May 23: Shirakawa-Go, Toyama house, Takayama

Our futon experience went better than expected. Sitting twelve inches off the floor to take a shower was another new experience, but accomplished without discomfort. As we left the Kagaya Hotel we were waved off by a regiment of hotel staff all in a row.  I remembered a similar sendoff at the Rambagh Palace Hotel in Jaipur, India.

Off by motor coach to a local rice farm cooperative where we were treated to a Power Point presentation demonstrating the several varieties and uses of rice, including particular varieties for sake. For centuries rice has been both a currency and a cultural mainstay of Japanese identity. A koku of rice ( http://en.wikipedia.org/wiki/Koku ) was the quantity sufficient to feed one person for a year – about 330 pounds. Wealth was once calculated in koku. A Samurai might expect collectively from peasants under his protection a yearly koku tax in the thousands. One koku was packaged in a bale as shown in the Shinto Temple on Miyajima Island, Day 2.

Rice paddies are passed from one generation to the next. Rice is now planted by machines – I wasn’t fast enough with the camera to catch a picture of several as we passed by. Paddies are filled with water by irrigation; water is plentiful. After the harvest, the irrigation ceases and the remaining stalks and roots  stay in place as fertilizer for the next planting. In this way, for hundreds of years, there is no need to enrich the paddy soil.

Amy volunteered to manually plant a trio of rice plants.

Next we visited Shirakawa-go Village.  http://en.wikipedia.org/wiki/Historic_Villages_of_Shirakawa-gō_and_Gokayama I was impressed by the roof construction which is reminiscent of old farm house roofs in parts of Germany and Lithuania. Amy once lived under such a roof. We learned that to repair a roof here in Japan would cost  the equivalent of over  $100,000, requiring a subsidy from the government for this UNESCO site.

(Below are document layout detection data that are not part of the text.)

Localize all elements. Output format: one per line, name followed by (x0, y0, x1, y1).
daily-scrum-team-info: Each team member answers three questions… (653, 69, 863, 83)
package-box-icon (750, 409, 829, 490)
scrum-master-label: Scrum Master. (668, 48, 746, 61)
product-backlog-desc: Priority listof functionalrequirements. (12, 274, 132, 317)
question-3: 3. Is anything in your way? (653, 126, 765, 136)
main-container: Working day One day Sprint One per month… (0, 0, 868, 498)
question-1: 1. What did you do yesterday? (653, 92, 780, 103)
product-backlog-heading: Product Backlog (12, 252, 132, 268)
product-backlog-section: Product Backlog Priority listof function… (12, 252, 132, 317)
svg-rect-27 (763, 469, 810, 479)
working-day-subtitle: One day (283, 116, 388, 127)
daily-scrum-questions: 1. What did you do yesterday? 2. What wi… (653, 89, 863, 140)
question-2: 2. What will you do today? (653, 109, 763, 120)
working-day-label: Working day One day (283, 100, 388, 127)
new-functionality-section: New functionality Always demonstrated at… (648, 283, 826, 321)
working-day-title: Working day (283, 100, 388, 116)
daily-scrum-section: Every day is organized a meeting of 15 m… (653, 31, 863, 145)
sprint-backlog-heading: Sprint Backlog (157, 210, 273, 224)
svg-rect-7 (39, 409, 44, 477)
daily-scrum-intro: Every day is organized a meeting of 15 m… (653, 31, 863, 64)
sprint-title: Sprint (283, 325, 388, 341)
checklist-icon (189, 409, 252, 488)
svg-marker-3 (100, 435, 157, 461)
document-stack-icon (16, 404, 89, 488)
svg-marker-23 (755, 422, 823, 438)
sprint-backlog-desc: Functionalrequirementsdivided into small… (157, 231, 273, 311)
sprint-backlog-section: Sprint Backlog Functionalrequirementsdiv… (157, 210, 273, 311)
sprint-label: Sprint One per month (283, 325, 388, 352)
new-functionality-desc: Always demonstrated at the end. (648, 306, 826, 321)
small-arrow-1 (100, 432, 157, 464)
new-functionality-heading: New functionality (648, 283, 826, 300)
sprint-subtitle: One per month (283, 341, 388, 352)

Lunch today was at a ski resort. After lunch we visited a 400 year old family house built in the traditional fashion seen at Shirakawa-go. The cooking was done on the first/ground floor; smoke was vented through bamboo grates in the middle of each of the upper three floors and through the roof. Nearby was the massive Miboro Dam  http://en.wikipedia.org/wiki/Miboro_Dam .

Finally we arrived at The Hotel Associa on a mountain overlooking the 16th century town of Takayama.